La Cour administrative d’appel de Toulouse a rendu le 31 décembre 2024 une décision relative à la recevabilité d’un appel en matière contractuelle. Un contrat de travaux pour la construction d’un groupe scolaire avait été conclu entre une société et une commune en mai 2018. À la suite du placement de l’entreprise en redressement judiciaire, l’administrateur a décidé de ne pas poursuivre l’exécution du marché public. La commune a alors prononcé la résiliation du contrat et notifié un décompte de résiliation que la société a contesté.
Le Tribunal administratif de Toulouse a rejeté la demande tendant à la fixation du solde du décompte général par un jugement du 18 mai 2022. La juridiction de première instance avait retenu l’irrecevabilité de la demande de l’entreprise en raison de la tardiveté de sa saisine. La société a interjeté appel de ce jugement pour obtenir l’annulation de la décision et le paiement des sommes qu’elle estimait dues. Au cours de l’instance d’appel, la société a été placée en liquidation judiciaire, entraînant le retrait de son avocat initialement constitué.
La question posée à la Cour administrative d’appel porte sur la régularité de la procédure lorsque les mandataires liquidateurs ne régularisent pas la requête. Il s’agit de déterminer si le défaut de constitution d’avocat après une invitation du juge entraîne nécessairement l’irrecevabilité de la requête d’appel. La Cour juge que « la requête n’ayant pas été régularisée par la constitution d’un avocat dans le délai imparti, est, dès lors, irrecevable ». L’examen de cette solution conduit à analyser l’exigence du ministère d’avocat puis la rigueur de la sanction procédurale appliquée.
I. L’exigence impérative de la représentation par ministère d’avocat
A. Le champ d’application de la représentation obligatoire en appel
Le code de justice administrative impose que les appels soient présentés par l’un des mandataires mentionnés à l’article R. 431-2 du même code. Cette règle s’applique impérativement dès lors que les conclusions de la demande tendent au paiement d’une somme d’argent dans un litige contractuel. La Cour souligne que « les appels ainsi que les mémoires déposés devant la cour administrative d’appel doivent être présentés, à peine d’irrecevabilité » par un avocat. Cette exigence de forme est une condition de validité de la saisine du juge d’appel pour garantir la qualité des échanges.
L’assistance d’un professionnel du droit permet d’assurer la clarté des prétentions financières et le respect des règles complexes de la comptabilité publique. Le juge administratif vérifie systématiquement cette condition dès l’enregistrement de la requête ou lors des changements intervenant dans la situation juridique des parties. La méconnaissance de cette règle de représentation forcée expose le requérant à une fin de non-recevoir d’ordre public que le juge doit soulever.
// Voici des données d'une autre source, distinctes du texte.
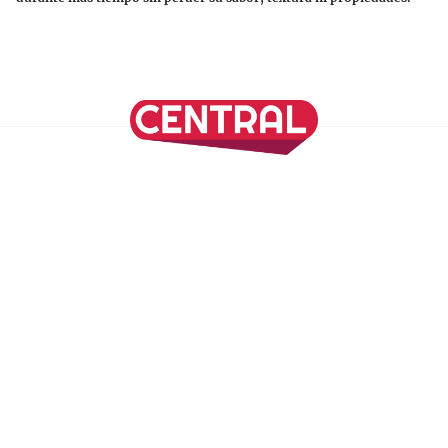
Continuar leyendo
SÍGUENOS EN NUESTRAS REDES SOCIALES
REVISTA CENTRAL
Suscríbete a nuestro Newsletter
Inicio
Nuestros Columnistas
Cultura
Gastronomía
Viajes
Media Kit
Directorio
-
Aviso de Privacidad - Cookies/Ads
ALIADOS
ADN Noticias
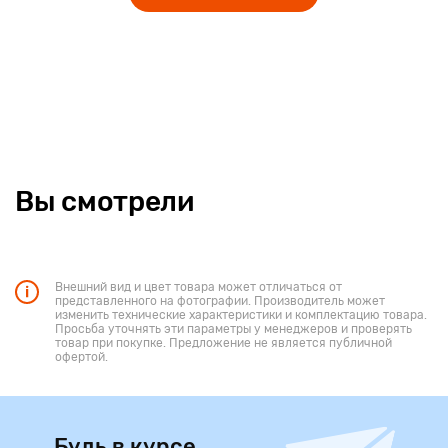
Вы смотрели
Внешний вид и цвет товара может отличаться от
представленного на фотографии. Производитель может
изменить технические характеристики и комплектацию товара.
Просьба уточнять эти параметры у менеджеров и проверять
товар при покупке. Предложение не является публичной
офертой.
Будь в курсе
B. La rupture du mandat liée à l’ouverture d’une procédure collective
L’ouverture d’une liquidation judiciaire modifie profondément la conduite de l’instance et la capacité d’agir des organes de la procédure collective. Dans cette affaire, l’avocat initial a informé la cour administrative d’appel qu’il n’intervenait plus pour le compte de la société en liquidation. Il a précisé que « les liquidateurs judiciaires ne lui avaient pas donné mandat pour poursuivre la procédure » engagée avant le changement de statut. Cette situation crée une carence dans la représentation obligatoire de la partie requérante qui doit être impérativement comblée par les nouveaux mandataires.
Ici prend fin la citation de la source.